We have addressed the question of efficacy of silicone gel creams in our rabbit ear animal model of hypertrophic scarring and have found the cream to be as effective as sheeting in multiple studies. All of our studies investigating the mechanism of silicone gel that we referred to earlier utilized silicone gel cream because of its ease of use.

Multiple well-done clinical studies have been done over the last 15 years that have confirmed efficacy of silicone gel. In Asian patients who are particularly high risk for hypertrophic scars , Chan [12] performed a randomized, double-blind controlled study in 50 Asian patients with a sternotomy wound following coronary bypass surgery or cardiac valvular surgery. They found that silicone gel significantly reduced multiple scar attributes including visual parameter pigmentation, vascularity, pliability, height, as well as symptoms of pain and itchiness compared with control wounds (p ≤ 0.02 for all). No treatment-related adverse effects were reported. To date, no comparison studies have directly compared the efficacy of sheeting to silicone gel cream. Due to the very thin film formed by silicone gel cream and the uncertainty of how effectively it remains in place when subjected to rubbing by clothing or movement, it is quite possible or even likely that sheeting might be more effective, but in practice this may be offset by the ease in 24 hours/day use.

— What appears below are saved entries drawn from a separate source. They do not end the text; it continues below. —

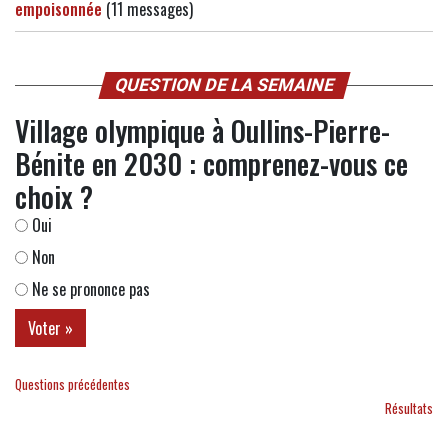
empoisonnée
(11 messages)
QUESTION DE LA SEMAINE
Village olympique à Oullins-Pierre-
Bénite en 2030 : comprenez-vous ce
choix ?
Oui
Non
Ne se prononce pas
Questions précédentes
Résultats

Recently a meta-analysis of all prospective randomized controlled trials as well as additional controlled studies between 1990 and 2014 found a total of 11 studies that qualified involving 864 patient scars in which the silicone gel was used to prevent scars. They found a highly positive result from silicone gel or silicone gel sheeting particularly in patients at high risk, but even when all patient were included, the results were statistically significant (p < 0.02) [13].

In summary, silicone gel sheeting has an almost 40-year history, with widespread clinical use for 20 years. Our laboratory and others have found a compelling mechanism based on the semiocclusive properties of silicone gel, which normalize transepidermal water loss in scars with a deficient stratum corneum barrier function, and via the Na channels ENaC and Nax regulated.